Il caso Tria
Pochi conoscevano il professor Tria, al di fuori di una ristretta cerchia di esperti, prima che fosse scelto come Ministro dell’Economia del governo giallo-verde. Molti però tirarono un sospiro di sollievo quando egli andò ad occupare il posto che avrebbe dovuto spettare al disastroso Savona, bloccato opportunamente dal Capo dello Stato.
Ora Tria sta dimostrando in modo eloquente la sua serietà e il suo valore. Come? Molto semplicemente comportandosi da Ministro dell’Economia, cioè difendendo l’equilibrio del bilancio, la stabilità delle nostre finanze e quindi i risparmi e gli interessi di tutti i cittadini. Anche quelli che si sono allegramente affidati ai pifferai della Lega e dei 5 Stelle. Vorremmo essere chiari: circolano falsità ed errori voluti, come quello, persistente, pervicace, secondo cui rispettare i limiti di Maastricht corrisponde a un’imposizione, quasi a un capriccio, di Bruxelles e della Merkel. Ripetiamolo fino alla sazietà: non indebitarci al di sopra del dovuto, per noi che abbiamo un debito altissimo, è un imperativo evidente ed assoluto.
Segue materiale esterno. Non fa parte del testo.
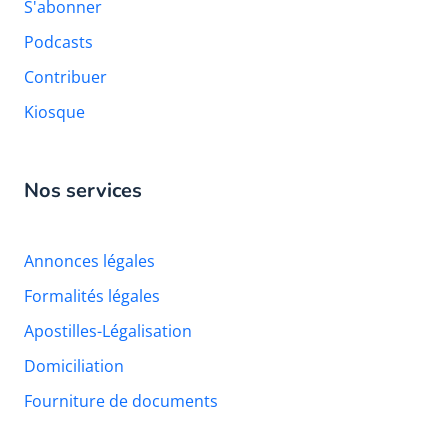
S'abonner
Podcasts
Contribuer
Kiosque
Nos services
Annonces légales
Formalités légales
Apostilles-Légalisation
Domiciliation
Fourniture de documents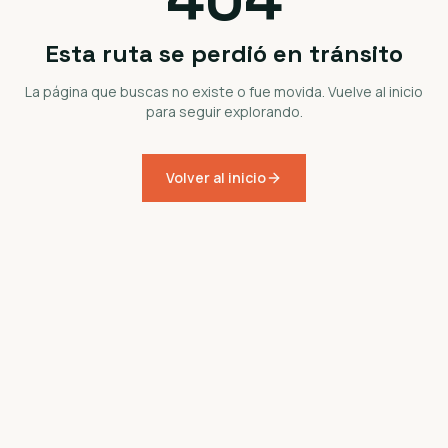
Esta ruta se perdió en tránsito
La página que buscas no existe o fue movida. Vuelve al inicio
para seguir explorando.
Volver al inicio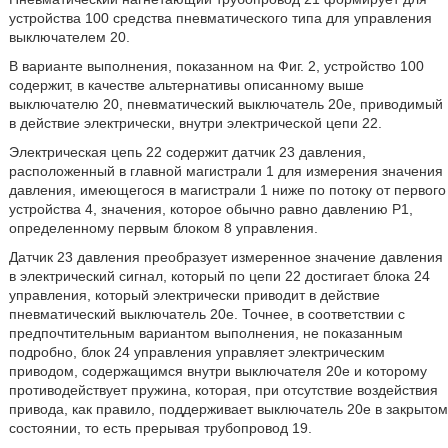
устройства 100 средства пневматического типа для управления
выключателем 20.
В варианте выполнения, показанном на Фиг. 2, устройство 100
содержит, в качестве альтернативы описанному выше
выключателю 20, пневматический выключатель 20е, приводимый
в действие электрически, внутри электрической цепи 22.
Электрическая цепь 22 содержит датчик 23 давления,
расположенный в главной магистрали 1 для измерения значения
давления, имеющегося в магистрали 1 ниже по потоку от первого
устройства 4, значения, которое обычно равно давлению Р1,
определенному первым блоком 8 управления.
Датчик 23 давления преобразует измеренное значение давления
в электрический сигнал, который по цепи 22 достигает блока 24
управления, который электрически приводит в действие
пневматический выключатель 20е. Точнее, в соответствии с
предпочтительным вариантом выполнения, не показанным
подробно, блок 24 управления управляет электрическим
приводом, содержащимся внутри выключателя 20е и которому
противодействует пружина, которая, при отсутствие воздействия
привода, как правило, поддерживает выключатель 20е в закрытом
состоянии, то есть прерывая трубопровод 19.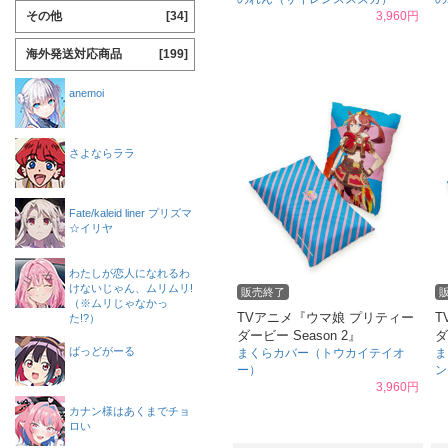
その他
[34]
3,960円
海外発送対応商品
[199]
anemoi
さよならララ
Fate/kaleid liner プリズマ
☆イリヤ
わたしが恋人になれるわ
けないじゃん、ムリムリ!
販売終了
（※ムリじゃなかっ
TVアニメ『ウマ娘 プリティー
T
た!?）
ダービー Season 2』
ダ
ばっどがーる
まくらカバー（トウカイテイオ
ま
ー）
ン
3,960円
カナン様はあくまでチョ
ロい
Facciamo un rapido calcolo: quello che questi sconsiderati pensano di “guadagnare”, prendendo soldi in prestito per realizzare i loro programmi avventurosi, lo Stato lo perde con l’aumento dello spread, che non è una stranezza astratta di qualche agenzia di rating, ma si traduce immediatamente in aumento del tasso d’interesse sul debito, che tutti noi paghiamo. In altre parole, si annulla, diventa zero e anche meno. È veramente incredibile che in un Paese avanzato e istruito, tanta gente non lo capisca e preferisca affidarsi alle ricette demagogiche di qualche imbonitore. Quando Salvini dice, con la consueta eleganza, che “se ne frega di Bruxelles”, la gente dovrebbe tremare, non applaudire. Perché quello che dice in effetti il nostro straripante superministro è che se ne frega del buon senso e della corretta amministrazione delle risorse pubbliche. Pubbliche, non sue.
Non si sa quanto durerà il professor Tria. Spero che non molli facilmente e non ceda alla facile tentazione di salvarsi la poltrona o di mandare tutto all’aria, lasciando un lavoro che è tra i più ingrati della vita pubblica.
E spero che chi ragiona e ha veramente a cuore gli interessi di tutti, a cominciare da Mattarella ma anche dalla finanza nazionale, lo sostengano. E la grande stampa, i ponderosi editoralisti delle testate ammiraglie, abbiano il coraggio di prendere penna e inchiostro e difendere, chiaramente, duramente, la sua linea. Almeno finché la censura non sarà di nuovo introdotta in questo strano Paese.